## Assignment
Keep to one stretch of the data below, the lines from the one with "Perfumerias" up to and including the one with "РИЗИКИ РЕАЛІЗАЦІЇ ОСВІТНЬОГО", and return that stretch exactly.

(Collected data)
=====

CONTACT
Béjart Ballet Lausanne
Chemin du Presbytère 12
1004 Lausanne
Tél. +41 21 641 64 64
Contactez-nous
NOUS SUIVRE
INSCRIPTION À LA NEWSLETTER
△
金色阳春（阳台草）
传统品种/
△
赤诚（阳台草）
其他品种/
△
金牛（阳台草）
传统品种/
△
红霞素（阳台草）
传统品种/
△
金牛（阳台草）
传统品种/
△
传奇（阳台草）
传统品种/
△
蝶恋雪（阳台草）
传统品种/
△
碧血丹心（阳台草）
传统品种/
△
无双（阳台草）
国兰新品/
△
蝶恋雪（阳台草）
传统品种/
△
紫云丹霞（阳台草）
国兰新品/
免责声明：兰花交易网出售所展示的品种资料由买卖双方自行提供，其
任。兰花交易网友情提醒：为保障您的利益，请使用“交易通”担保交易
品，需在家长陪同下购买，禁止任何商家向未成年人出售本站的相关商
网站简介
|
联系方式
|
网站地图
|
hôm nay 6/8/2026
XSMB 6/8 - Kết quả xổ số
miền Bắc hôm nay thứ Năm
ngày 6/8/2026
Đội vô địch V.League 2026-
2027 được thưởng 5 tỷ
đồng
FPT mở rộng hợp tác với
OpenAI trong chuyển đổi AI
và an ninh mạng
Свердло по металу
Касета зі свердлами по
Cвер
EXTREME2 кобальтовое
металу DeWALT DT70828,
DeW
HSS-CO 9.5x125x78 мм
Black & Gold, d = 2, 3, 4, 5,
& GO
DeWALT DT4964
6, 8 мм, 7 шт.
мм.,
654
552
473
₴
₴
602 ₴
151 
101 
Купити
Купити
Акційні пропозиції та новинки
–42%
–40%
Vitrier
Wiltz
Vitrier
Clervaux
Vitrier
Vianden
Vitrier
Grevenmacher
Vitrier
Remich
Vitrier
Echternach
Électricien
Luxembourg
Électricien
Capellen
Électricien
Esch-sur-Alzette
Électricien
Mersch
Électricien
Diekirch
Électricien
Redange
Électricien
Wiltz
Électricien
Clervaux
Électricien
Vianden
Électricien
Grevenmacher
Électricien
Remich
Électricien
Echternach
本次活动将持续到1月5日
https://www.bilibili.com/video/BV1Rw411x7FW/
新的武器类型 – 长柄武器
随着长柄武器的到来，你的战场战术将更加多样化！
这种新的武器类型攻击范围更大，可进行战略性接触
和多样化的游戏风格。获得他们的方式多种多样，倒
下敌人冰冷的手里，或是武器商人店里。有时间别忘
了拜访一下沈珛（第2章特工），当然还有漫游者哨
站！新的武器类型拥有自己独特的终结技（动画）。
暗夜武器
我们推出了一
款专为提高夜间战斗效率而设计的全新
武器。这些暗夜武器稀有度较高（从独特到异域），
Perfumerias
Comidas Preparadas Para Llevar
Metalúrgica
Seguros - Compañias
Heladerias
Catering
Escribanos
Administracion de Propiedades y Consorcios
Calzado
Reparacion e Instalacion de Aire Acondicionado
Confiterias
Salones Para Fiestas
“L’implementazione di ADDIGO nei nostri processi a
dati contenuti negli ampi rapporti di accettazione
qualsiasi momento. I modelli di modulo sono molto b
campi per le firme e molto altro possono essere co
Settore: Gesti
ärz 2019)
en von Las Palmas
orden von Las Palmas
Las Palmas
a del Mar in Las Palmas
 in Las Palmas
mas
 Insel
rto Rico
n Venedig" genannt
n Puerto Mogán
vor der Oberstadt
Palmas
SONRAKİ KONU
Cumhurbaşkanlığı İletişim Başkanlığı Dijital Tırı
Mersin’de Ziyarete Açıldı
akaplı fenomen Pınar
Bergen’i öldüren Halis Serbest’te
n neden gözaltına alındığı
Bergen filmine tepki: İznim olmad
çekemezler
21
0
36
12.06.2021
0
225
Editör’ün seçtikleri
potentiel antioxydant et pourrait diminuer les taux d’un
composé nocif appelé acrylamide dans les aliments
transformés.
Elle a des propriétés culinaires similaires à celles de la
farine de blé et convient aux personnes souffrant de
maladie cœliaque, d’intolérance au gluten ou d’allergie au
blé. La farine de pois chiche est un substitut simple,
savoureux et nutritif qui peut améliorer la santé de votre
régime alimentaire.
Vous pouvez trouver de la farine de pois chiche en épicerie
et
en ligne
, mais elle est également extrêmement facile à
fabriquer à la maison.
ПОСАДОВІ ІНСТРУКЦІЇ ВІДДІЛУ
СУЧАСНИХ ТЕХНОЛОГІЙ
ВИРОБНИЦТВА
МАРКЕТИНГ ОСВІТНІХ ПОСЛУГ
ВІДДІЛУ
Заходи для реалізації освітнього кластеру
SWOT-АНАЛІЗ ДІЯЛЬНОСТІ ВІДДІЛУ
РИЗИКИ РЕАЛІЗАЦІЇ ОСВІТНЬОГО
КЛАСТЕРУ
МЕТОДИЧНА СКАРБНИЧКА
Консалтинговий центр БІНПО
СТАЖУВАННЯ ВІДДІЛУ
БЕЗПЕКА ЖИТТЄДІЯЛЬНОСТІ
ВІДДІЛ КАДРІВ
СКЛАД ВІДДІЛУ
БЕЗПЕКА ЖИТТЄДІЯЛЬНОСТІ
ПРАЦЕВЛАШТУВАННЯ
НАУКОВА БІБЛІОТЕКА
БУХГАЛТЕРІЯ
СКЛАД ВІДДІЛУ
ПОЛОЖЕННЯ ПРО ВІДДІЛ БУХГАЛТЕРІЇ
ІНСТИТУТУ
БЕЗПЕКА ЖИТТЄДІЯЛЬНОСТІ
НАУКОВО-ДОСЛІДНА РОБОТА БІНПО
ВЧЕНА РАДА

=====

## Exercise solution
Perfumerias
Comidas Preparadas Para Llevar
Metalúrgica
Seguros - Compañias
Heladerias
Catering
Escribanos
Administracion de Propiedades y Consorcios
Calzado
Reparacion e Instalacion de Aire Acondicionado
Confiterias
Salones Para Fiestas
“L’implementazione di ADDIGO nei nostri processi a
dati contenuti negli ampi rapporti di accettazione
qualsiasi momento. I modelli di modulo sono molto b
campi per le firme e molto altro possono essere co
Settore: Gesti
ärz 2019)
en von Las Palmas
orden von Las Palmas
Las Palmas
a del Mar in Las Palmas
 in Las Palmas
mas
 Insel
rto Rico
n Venedig" genannt
n Puerto Mogán
vor der Oberstadt
Palmas
SONRAKİ KONU
Cumhurbaşkanlığı İletişim Başkanlığı Dijital Tırı
Mersin’de Ziyarete Açıldı
akaplı fenomen Pınar
Bergen’i öldüren Halis Serbest’te
n neden gözaltına alındığı
Bergen filmine tepki: İznim olmad
çekemezler
21
0
36
12.06.2021
0
225
Editör’ün seçtikleri
potentiel antioxydant et pourrait diminuer les taux d’un
composé nocif appelé acrylamide dans les aliments
transformés.
Elle a des propriétés culinaires similaires à celles de la
farine de blé et convient aux personnes souffrant de
maladie cœliaque, d’intolérance au gluten ou d’allergie au
blé. La farine de pois chiche est un substitut simple,
savoureux et nutritif qui peut améliorer la santé de votre
régime alimentaire.
Vous pouvez trouver de la farine de pois chiche en épicerie
et
en ligne
, mais elle est également extrêmement facile à
fabriquer à la maison.
ПОСАДОВІ ІНСТРУКЦІЇ ВІДДІЛУ
СУЧАСНИХ ТЕХНОЛОГІЙ
ВИРОБНИЦТВА
МАРКЕТИНГ ОСВІТНІХ ПОСЛУГ
ВІДДІЛУ
Заходи для реалізації освітнього кластеру
SWOT-АНАЛІЗ ДІЯЛЬНОСТІ ВІДДІЛУ
РИЗИКИ РЕАЛІЗАЦІЇ ОСВІТНЬОГО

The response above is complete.